| EXERCISE AIM |
Every line of the entries that holds the word "заказа" is to be copied.

Data entries:
------------------------------------------------------------
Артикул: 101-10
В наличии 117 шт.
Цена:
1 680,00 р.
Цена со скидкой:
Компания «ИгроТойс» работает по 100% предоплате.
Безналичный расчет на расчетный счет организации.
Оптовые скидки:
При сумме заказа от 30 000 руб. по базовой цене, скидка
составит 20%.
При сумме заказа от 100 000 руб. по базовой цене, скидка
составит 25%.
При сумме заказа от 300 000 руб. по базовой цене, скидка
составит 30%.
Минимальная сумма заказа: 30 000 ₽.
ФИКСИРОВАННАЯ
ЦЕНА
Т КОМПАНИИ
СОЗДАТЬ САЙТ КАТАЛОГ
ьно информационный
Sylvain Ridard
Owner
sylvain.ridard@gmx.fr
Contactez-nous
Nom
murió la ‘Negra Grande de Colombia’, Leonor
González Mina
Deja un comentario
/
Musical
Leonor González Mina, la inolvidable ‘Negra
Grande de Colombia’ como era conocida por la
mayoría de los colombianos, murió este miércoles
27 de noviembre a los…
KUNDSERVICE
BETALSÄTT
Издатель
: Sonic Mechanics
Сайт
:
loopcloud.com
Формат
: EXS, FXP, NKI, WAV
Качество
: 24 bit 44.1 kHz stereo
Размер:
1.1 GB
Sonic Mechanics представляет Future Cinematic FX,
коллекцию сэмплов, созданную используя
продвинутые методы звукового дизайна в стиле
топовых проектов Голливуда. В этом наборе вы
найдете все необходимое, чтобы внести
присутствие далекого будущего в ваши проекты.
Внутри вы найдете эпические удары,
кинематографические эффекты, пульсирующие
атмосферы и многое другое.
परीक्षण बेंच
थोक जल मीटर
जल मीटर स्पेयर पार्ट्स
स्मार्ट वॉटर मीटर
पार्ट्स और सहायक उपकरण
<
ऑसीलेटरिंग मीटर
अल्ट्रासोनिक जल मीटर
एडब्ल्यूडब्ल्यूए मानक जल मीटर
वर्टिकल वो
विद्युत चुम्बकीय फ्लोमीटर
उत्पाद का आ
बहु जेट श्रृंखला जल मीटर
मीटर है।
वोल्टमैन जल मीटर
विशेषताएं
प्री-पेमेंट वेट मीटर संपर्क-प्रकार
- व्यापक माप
------------------------------------------------------------
| SOLUTION |
При сумме заказа от 30 000 руб. по базовой цене, скидка
При сумме заказа от 100 000 руб. по базовой цене, скидка
При сумме заказа от 300 000 руб. по базовой цене, скидка
Минимальная сумма заказа: 30 000 ₽.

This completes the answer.